You can tell that I want you to stop and think about stock here. I feel like we all got really good at flow, really fast. But flow is ephemeral. Stock sticks around. Stock is capital. Stock is protein.

And the real magic trick in 2010 is to put them both together. To keep the ball bouncing with your flow—to maintain that open channel of communication—while you work on some kick-ass stock in the background. Sacrifice neither. It’s the hybrid strategy.

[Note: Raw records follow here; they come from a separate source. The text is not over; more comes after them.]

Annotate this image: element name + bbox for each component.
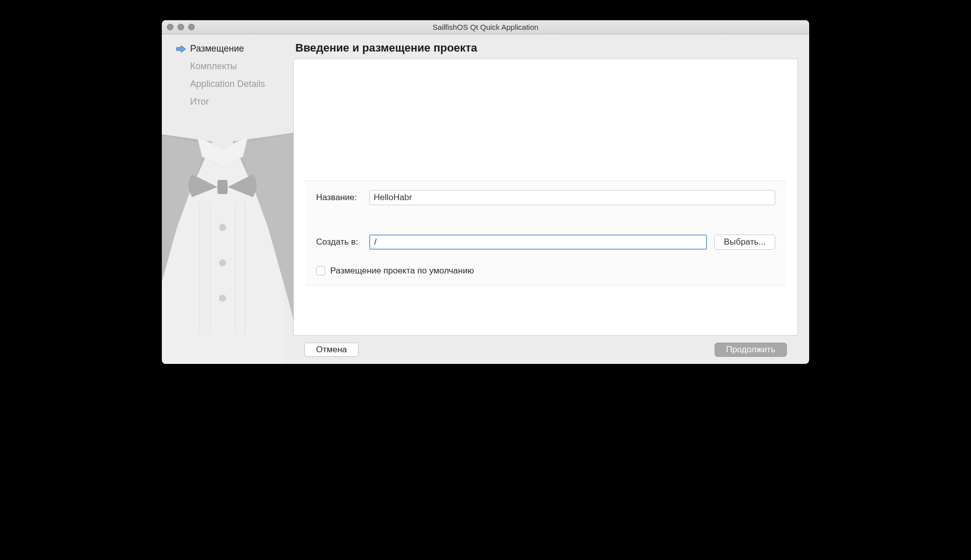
svg-marker-3 — [162, 131, 207, 354]
svg-marker-1 — [162, 131, 212, 364]
create-in-label: Создать в: — [316, 237, 369, 247]
zoom-icon[interactable] — [188, 24, 195, 30]
main-area: Введение и размещение проекта Название: … — [293, 34, 809, 364]
wizard-window: SailfishOS Qt Quick Application — [162, 20, 809, 364]
default-location-checkbox[interactable] — [316, 266, 325, 275]
form-spacer — [294, 59, 798, 180]
close-icon[interactable] — [167, 24, 173, 30]
step-label: Размещение — [190, 43, 244, 54]
wizard-sidebar: Размещение Комплекты Application Details… — [162, 34, 293, 364]
step-app-details: Application Details — [176, 79, 293, 89]
cancel-button[interactable]: Отмена — [304, 343, 359, 357]
step-summary: Итог — [176, 97, 293, 107]
titlebar: SailfishOS Qt Quick Application — [162, 20, 809, 34]
svg-point-9 — [219, 295, 226, 302]
browse-button[interactable]: Выбрать... — [714, 235, 775, 250]
continue-button[interactable]: Продолжить — [715, 343, 787, 357]
create-in-input[interactable] — [369, 235, 707, 250]
tuxedo-background-icon — [162, 101, 293, 364]
minimize-icon[interactable] — [178, 24, 184, 30]
content-area: Размещение Комплекты Application Details… — [162, 34, 809, 364]
step-label: Комплекты — [190, 61, 237, 72]
default-location-row: Размещение проекта по умолчанию — [316, 266, 775, 276]
step-label: Application Details — [190, 79, 265, 89]
sidebar-steps: Размещение Комплекты Application Details… — [176, 43, 293, 107]
wizard-footer: Отмена Продолжить — [293, 336, 798, 364]
project-name-input[interactable] — [369, 190, 775, 205]
name-row: Название: — [316, 190, 775, 205]
svg-marker-14 — [176, 45, 186, 53]
form-fields: Название: Создать в: Выбрать... Размещен… — [305, 180, 786, 286]
page-title: Введение и размещение проекта — [295, 41, 798, 55]
svg-point-7 — [219, 224, 226, 231]
step-kits: Комплекты — [176, 61, 293, 72]
svg-marker-5 — [197, 136, 248, 167]
window-title: SailfishOS Qt Quick Application — [162, 23, 809, 31]
step-placement: Размещение — [176, 43, 293, 54]
default-location-label: Размещение проекта по умолчанию — [330, 266, 474, 276]
svg-marker-2 — [233, 131, 293, 364]
name-label: Название: — [316, 193, 369, 203]
svg-rect-0 — [162, 152, 283, 364]
step-label: Итог — [190, 97, 209, 107]
svg-rect-6 — [217, 180, 228, 194]
create-in-row: Создать в: Выбрать... — [316, 235, 775, 250]
svg-marker-4 — [238, 131, 293, 354]
form-panel: Название: Создать в: Выбрать... Размещен… — [293, 59, 798, 336]
arrow-right-icon — [176, 45, 186, 53]
svg-point-8 — [219, 259, 226, 266]
traffic-lights — [167, 24, 195, 30]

So, okay, I was thinking about stock and flow while I was doing the dishes just a second ago, and wondered: Wait. There are all these super-successful artists and media people today who don’t really think about flow. Like, Wes Anderson? Come on. He’s all stock. And he seems to do okay.

But I think the secret is that somebody else does his flow for him. I mean, what are PR and advertising? Flow, bought and paid for. Messages metered out over time. But rewind history and put Wes Anderson on his own—alone in the world—and I don’t think you get the same result. His stock is strong stuff: hugely compelling, utterly unique. But how does he tell people about it?

So if you are in the position to have somebody else handle your flow while you tend to your stock: awesome. But that’s true for almost no one, and will (I think?) be true for even fewer over time, so you need to have your own plan for this stuff.

Anyway: this is not a huge insight, I know. Mostly I just wanted to share the lingo, because it’s been echoing in my head since my first microeconomics course. Today, whenever I put my hands on the keyboard, I’m asking myself: Is this stock? Is this flow? How’s my mix? Do I have enough of both?